The clicks for maintaining powers should not be short, and the planting should be done so that lines drawn from the barrel center to the click points and from the click centers to the points, will form an obtuse angle, like B, [Fig. 86], giving a tendency for the ratchet tooth to draw the click towards the barrel center. The clicks should be nicely formed, hardened and tempered and polished all over with emery. Long, thin springs will be needed to keep the winding clicks up to the ratchet teeth. The ratchet wheel must run freely on the barrel arbor, being carried round by the clicks while the clock is going, and standing still while the weight is being wound up. It is retained at this time by a long detent click mounted on an arbor having its pivots fitted to holes in the clock frame. The same remark as to planting applies to this click as well as the others, and to all clicks having similar objects; but as this click has its own weight to cause it to fall no spring is required. To prevent it lying heavily on the wheel, causing wear, friction and a diminution of driving power, it is as well to have it made light. There is no absolute utility in fixing the click to its collet with screws, but if done, it can be taken off to be polished, and the appearance will be more workmanlike.

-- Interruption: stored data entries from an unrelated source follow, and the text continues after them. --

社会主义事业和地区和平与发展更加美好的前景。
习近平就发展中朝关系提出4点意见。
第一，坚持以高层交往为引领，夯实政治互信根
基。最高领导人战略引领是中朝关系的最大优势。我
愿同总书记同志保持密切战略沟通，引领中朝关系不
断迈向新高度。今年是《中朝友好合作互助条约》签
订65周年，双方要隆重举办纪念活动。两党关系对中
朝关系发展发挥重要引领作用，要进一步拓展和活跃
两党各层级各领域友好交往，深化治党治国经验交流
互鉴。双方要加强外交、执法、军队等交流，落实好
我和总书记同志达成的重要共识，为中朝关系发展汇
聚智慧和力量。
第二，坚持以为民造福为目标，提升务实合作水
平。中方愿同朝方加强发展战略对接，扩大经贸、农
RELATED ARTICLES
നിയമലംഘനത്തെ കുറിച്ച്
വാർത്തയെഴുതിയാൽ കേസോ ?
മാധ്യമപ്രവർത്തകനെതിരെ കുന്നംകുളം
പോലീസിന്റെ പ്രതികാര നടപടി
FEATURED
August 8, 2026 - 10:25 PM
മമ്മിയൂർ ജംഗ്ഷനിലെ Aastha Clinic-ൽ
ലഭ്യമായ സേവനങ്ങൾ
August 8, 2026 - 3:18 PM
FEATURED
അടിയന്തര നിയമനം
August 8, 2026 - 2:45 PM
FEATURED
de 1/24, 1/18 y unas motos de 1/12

This click should have its point hardened and tempered, as there is considerable wear on it.
Fig. 87.
If the great wheel has spokes the best form for the two springs for keeping the train going whilst being wound is that of the letter U, as shown to the left of [Fig. 84], one end enlarged for the screw and steady pin and the blade tapering all along towards the end which is free. The springs may be made straight and bent to the form while soft, then hardened and tempered to a full blue. They are best when as large as the space between two arms of the main wheel will allow. When screwed on the large ratchet the backs of both should bear exactly against the respective arms of the mainwheel, and a pair of pins is put in the ratchet, so that any opposite pair of the mainwheel arms may rest upon them when the springs are set up by the clock weight. The strength of the springs can be adjusted by trial, reducing them till the weight of the clock sets them up easily to the banking pins.

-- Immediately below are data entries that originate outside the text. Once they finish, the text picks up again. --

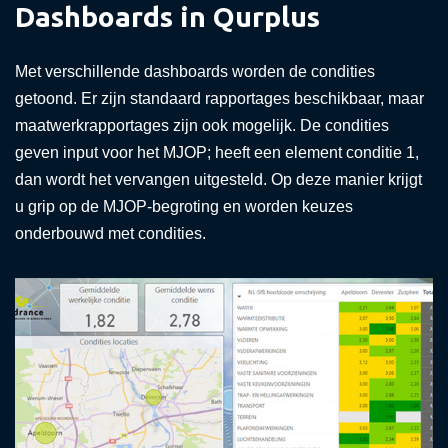
Dashboards in Qurplus
Met verschillende dashboards worden de condities
getoond. Er zijn standaard rapportages beschikbaar, maar
maatwerkrapportages zijn ook mogelijk. De condities
geven input voor het MJOP; heeft een element conditie 1,
dan wordt het vervangen uitgesteld. Op deze manier krijgt
u grip op de MJOP-begroting en worden keuzes
onderbouwd met condities.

There are two methods of keeping the loose wheels against the end of the barrel, while allowing them to turn freely during winding; one is a sliding plate with a keyhole slot, [Fig. 87], to slip in a groove on the arbor, as is generally adopted in such house clocks as have fuzees, as well as on the barrels of old-fashioned weight clocks; the other is a collet exactly the same as on watch fuzees. They are both sufficiently effective, but perhaps the latter is the best of the two, because the collet may be fitted on the arbor with a pipe, and being turned true on the broad inside face, gives a larger and steadier surface for the mainwheel to work against, whereas the former only has a small bearing on the shoulder of the small groove in the arbor, which fitting is liable to wear and allow the main and the other loose wheel to wobble sideways, displacing the contact with the detent click and causing the mainwheel to touch the collet of the center wheel if very near together; so, on the whole, a collet, as on a watch fuzee, seems the better arrangement, where there is plenty of room for it on the arbor.

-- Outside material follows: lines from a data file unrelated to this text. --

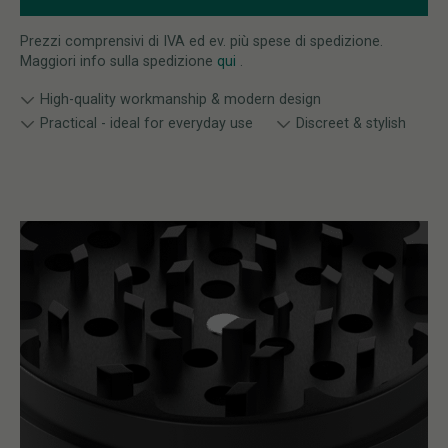
Prezzi comprensivi di IVA ed ev. più spese di spedizione.
Maggiori info sulla spedizione
qui
.
High-quality workmanship & modern design
Practical - ideal for everyday use
Discreet & stylish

There is an older form of maintaining power which is sometimes met with in tower clocks and which is sometimes imitated on a small scale by jewelers who are using a cheap regulator and wish to add a maintaining power where there is no room between the barrel and plates for the ratchets and great wheel.
The maintaining power, [Fig. 88], consists of a shaft, A, a straight lever, B, a segment of a pinion, C, a curved, double lever, D, a weight, E. The shaft, A, slides endwise to engage the teeth of the pinion segment with the teeth of the great wheel. No. 2, the straight lever has a handle at both ends to assist in throwing the pinion out or in and a shield at the outer end to cover the end of the winding shaft, No. 3, when the key is not on it.